## EXERCISE DESCRIPTION
Return each line of the listing that has the word "décédés" in it.

## EXTRACTED INFORMATION

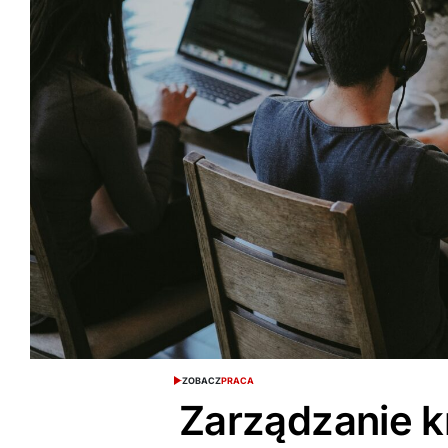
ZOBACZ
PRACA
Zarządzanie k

==

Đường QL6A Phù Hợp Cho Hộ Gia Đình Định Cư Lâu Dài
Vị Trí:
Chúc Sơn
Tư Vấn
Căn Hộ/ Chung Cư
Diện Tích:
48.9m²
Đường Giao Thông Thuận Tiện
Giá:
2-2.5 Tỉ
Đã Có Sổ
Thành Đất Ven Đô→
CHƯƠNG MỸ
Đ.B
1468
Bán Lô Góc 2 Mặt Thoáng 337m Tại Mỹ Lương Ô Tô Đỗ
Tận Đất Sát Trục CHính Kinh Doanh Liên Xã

* * *

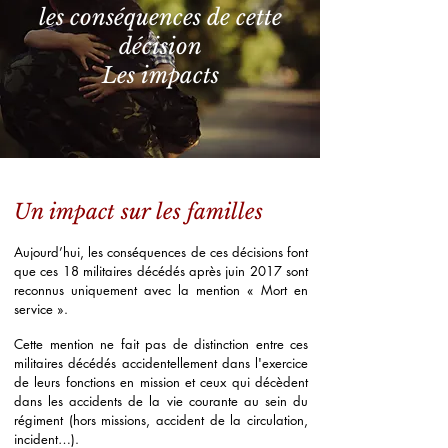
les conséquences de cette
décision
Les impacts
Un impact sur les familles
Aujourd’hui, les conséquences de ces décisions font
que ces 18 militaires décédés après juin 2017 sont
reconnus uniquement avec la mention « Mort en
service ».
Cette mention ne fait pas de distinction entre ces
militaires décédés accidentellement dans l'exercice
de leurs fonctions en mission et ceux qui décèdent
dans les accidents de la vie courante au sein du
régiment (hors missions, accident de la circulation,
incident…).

## EXPECTED ANSWER
que ces 18 militaires décédés après juin 2017 sont
militaires décédés accidentellement dans l'exercice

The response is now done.